The dogs and cats came next, and she managed to sever each head without a tooth or claw touching her, though the last cat clung to her shield and forced her to retreat a few steps before she could hew off its head. She kicked or batted the heads into the light, and watched with satisfaction as the bodies could only twitch aimlessly as soon as the heads entered the sunlight.

When she turned to face the sheep and goats, she found herself nearly surrounded, and though blunt ruminant teeth wouldn’t usually frighten her they looked quite sharp in the light of her lantern. She saw at least thirty of them, and before they could cut her off she backed out into the sunlight, and the undead herd skidded to a halt in slowly They glared at her with more than animal understanding as she stood sweating once more under the hot sun.

She glared back for a moment, wondering at the sharp difference in temperature, and then began slashing at their heads from the safety of the daylight. Some backed away, but she killed more than a dozen before they managed to turn around. She chased the others into the darkness, hacking off heads and batting them into the light as if it were a game. Soon they all lay dead, a heap of skulls without and skeletal bodies within, still twitching but unable to find or hurt her.

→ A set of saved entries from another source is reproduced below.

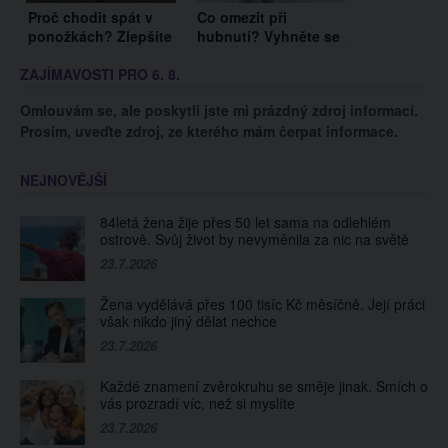
Proč chodit spát v
Co omezit při
ponožkách? Zlepšíte
hubnutí? Vyhněte se
svůj spánek i
těmto potravinám
ZAJÍMAVOSTI PRO 6. 8.
milostný život
Omlouvám se, ale poskytli jste mi prázdný zdroj informací.
Prosím, uveďte zdroj, ze kterého mám čerpat informace.
NEJNOVĚJŠÍ
84letá žena žije přes 50 let sama na odlehlém
ostrově. Svůj život by nevyměnila za nic na světě
23.7.2026
Žena vydělává přes 100 tisíc Kč měsíčně. Její práci
však nikdo jiný dělat nechce
23.7.2026
Každé znamení zvěrokruhu se směje jinak. Smích o
vás prozradí víc, než si myslíte
23.7.2026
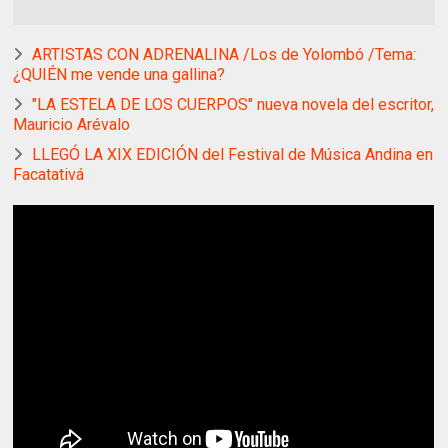
ARTISTAS CON ADRENALINA /Los de Yolombó /Tema:
¿QUIÉN me vende una gallina?
"LA ESTELA DE LOS CUERPOS" nueva novela del escritor,
Mauricio Arévalo
LLEGÓ LA XIX EDICIÓN del Festival de Música Andina en
Facatativá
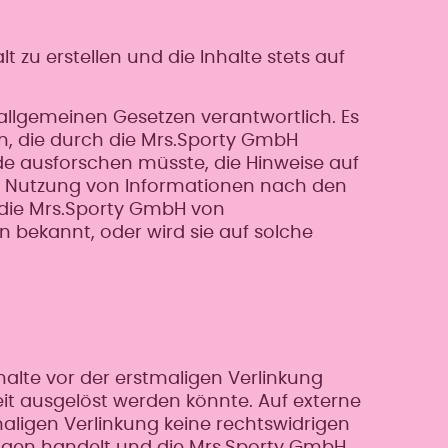
 zu erstellen und die Inhalte stets auf
allgemeinen Gesetzen verantwortlich. Es
en, die durch die Mrs.Sporty GmbH
de ausforschen müsste, die Hinweise auf
er Nutzung von Informationen nach den
n die Mrs.Sporty GmbH von
 bekannt, oder wird sie auf solche
halte vor der erstmaligen Verlinkung
keit ausgelöst werden könnte. Auf externe
aligen Verlinkung keine rechtswidrigen
ungen handelt und die Mrs.Sporty GmbH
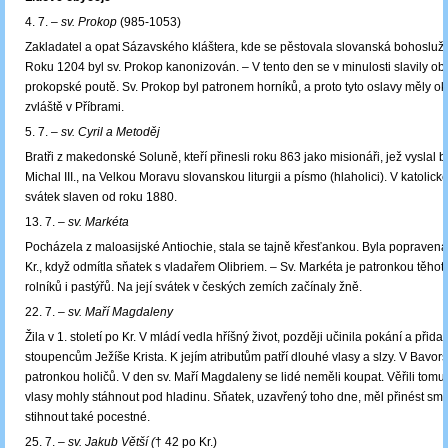
4. 7. –
sv. Prokop
(985-1053)
Zakladatel a opat Sázavského kláštera, kde se pěstovala slovanská bohoslužba
Roku 1204 byl sv. Prokop kanonizován. ‒ V tento den se v minulosti slavily ob
prokopské poutě. Sv. Prokop byl patronem horníků, a proto tyto oslavy měly ok
zvláště v Příbrami.
5. 7. –
sv. Cyril a Metoděj
Bratři z makedonské Soluně, kteří přinesli roku 863 jako misionáři, jež vyslal b
Michal III., na Velkou Moravu slovanskou liturgii a písmo (hlaholici). V katolické 
svátek slaven od roku 1880.
13. 7. –
sv. Markéta
Pocházela z maloasijské Antiochie, stala se tajně křesťankou. Byla popraven
Kr., když odmítla sňatek s vladařem Olibriem. ‒ Sv. Markéta je patronkou těhot
rolníků i pastýřů. Na její svátek v českých zemích začínaly žně.
22. 7. –
sv. Maří Magdaleny
Žila v 1. století po Kr. V mládí vedla hříšný život, později učinila pokání a přida
stoupencům Ježíše Krista. K jejím atributům patří dlouhé vlasy a slzy. V Bavor
patronkou holičů. V den sv. Maří Magdaleny se lidé neměli koupat. Věřili tomu, 
vlasy mohly stáhnout pod hladinu. Sňatek, uzavřený toho dne, měl přinést smů
stihnout také pocestné.
25. 7. –
sv. Jakub Větší (
† 42 po Kr.)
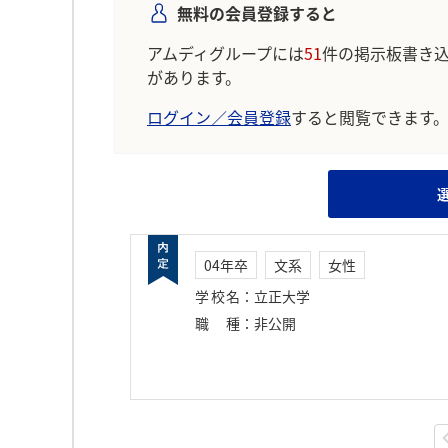
無料の会員登録すると
アムディグループには
51
件の掲示板書き
があります。
ログイン／会員登録
すると閲覧できます
04年卒
文系
女性
学校名
：
立正大学
職種
：
非公開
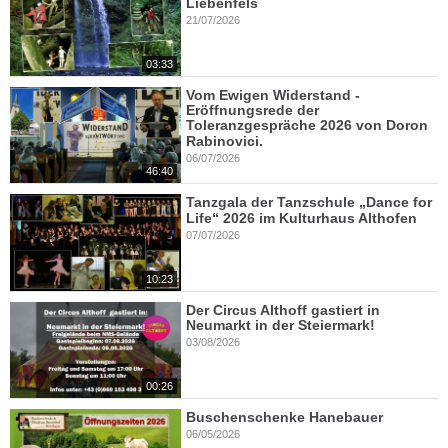
Liebenfels
21/07/2026
03:33
Vom Ewigen Widerstand -
Eröffnungsrede der
Toleranzgespräche 2026 von Doron
Rabinovici.
06/07/2026
46:40
Tanzgala der Tanzschule „Dance for
Life“ 2026 im Kulturhaus Althofen
07/07/2026
10:23
Der Circus Althoff gastiert in
Neumarkt in der Steiermark!
03/08/2026
00:26
Buschenschenke Hanebauer
06/05/2026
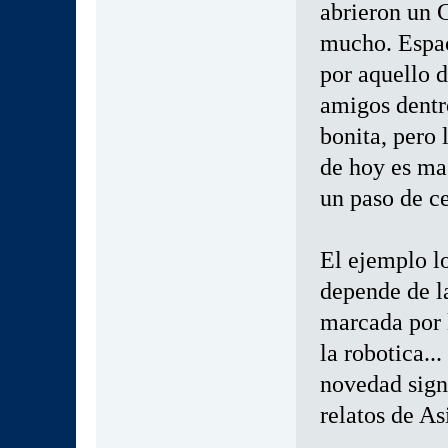
abrieron un C
mucho. Espac
por aquello d
amigos dentro
bonita, pero 
de hoy es ma
un paso de ce
El ejemplo l
depende de la
marcada por 
la robotica..
novedad signi
relatos de A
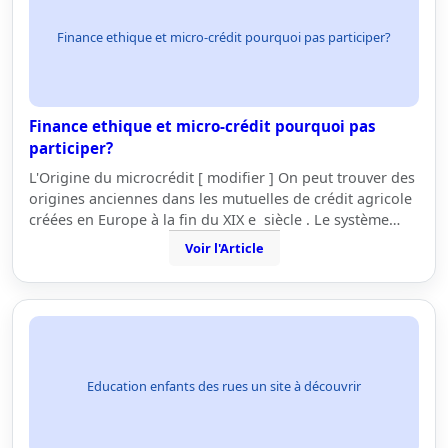
Finance ethique et micro-crédit pourquoi pas participer?
Finance ethique et micro-crédit pourquoi pas
participer?
L'Origine du microcrédit [ modifier ] On peut trouver des
origines anciennes dans les mutuelles de crédit agricole
créées en Europe à la fin du XIX e siècle . Le système…
Voir l'Article
Education enfants des rues un site à découvrir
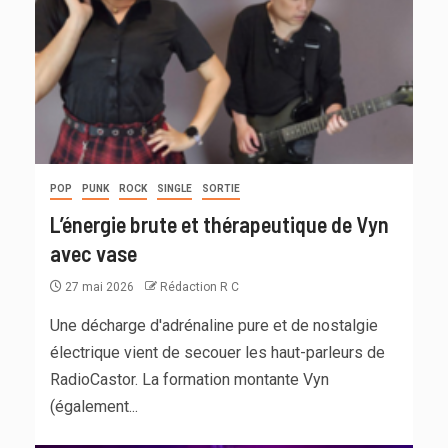
POP
PUNK
ROCK
SINGLE
SORTIE
L’énergie brute et thérapeutique de Vyn
avec vase
27 mai 2026
Rédaction R C
Une décharge d'adrénaline pure et de nostalgie
électrique vient de secouer les haut-parleurs de
RadioCastor. La formation montante Vyn
(également...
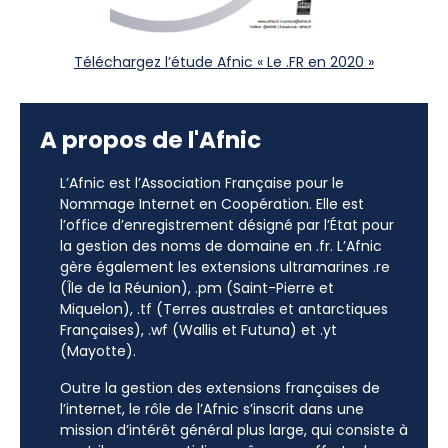
Téléchargez l’étude Afnic « Le .FR en 2020 »
A propos de l'Afnic
L’Afnic est l’Association Française pour le
Nommage Internet en Coopération. Elle est
l’office d’enregistrement désigné par l’État pour
la gestion des noms de domaine en .fr. L’Afnic
gère également les extensions ultramarines .re
(Île de la Réunion), .pm (Saint-Pierre et
Miquelon), .tf (Terres australes et antarctiques
Françaises), .wf (Wallis et Futuna) et .yt
(Mayotte).
Outre la gestion des extensions françaises de
l’internet, le rôle de l’Afnic s’inscrit dans une
mission d’intérêt général plus large, qui consiste à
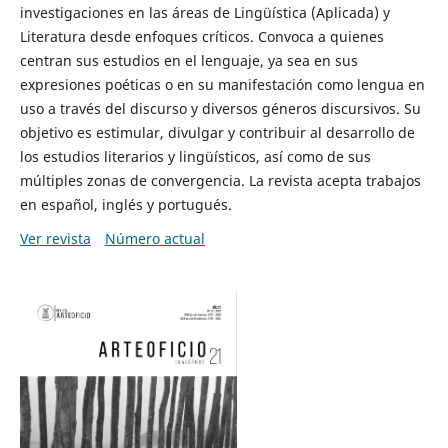
investigaciones en las áreas de Lingüística (Aplicada) y
Literatura desde enfoques críticos. Convoca a quienes
centran sus estudios en el lenguaje, ya sea en sus
expresiones poéticas o en su manifestación como lengua en
uso a través del discurso y diversos géneros discursivos. Su
objetivo es estimular, divulgar y contribuir al desarrollo de
los estudios literarios y lingüísticos, así como de sus
múltiples zonas de convergencia. La revista acepta trabajos
en español, inglés y portugués.
Ver revista
Número actual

A long, slow bellow sounded from deep within the building. She tried to spotlight the sound, but could not. Then heavy hoofbeats rang on the hard-packed earth in a slow, steady gait. After a few moments a huge bull came into her spotlight, charging at her with lowered horns. It came faster than even the rats, but far slower than any living bull. She saw flaps of hide hanging from its throat and sides, so she stepped back till she stood only a few feet from the outside. It had almost reached her when she leapt suddenly to her left, and the bull tripped over the heap of sheep and goats and tumbled into the sunlight. It went instantly limp, but she hacked at its neck just to be sure. It took a couple of blows to chop through the thick spine, but she felt a vast relief when the big horned head rolled away in the sand. She took up her lanterned shield again and strode confidently back into the darkness. She’d won a victory against far greater numbers. She would not be stopped.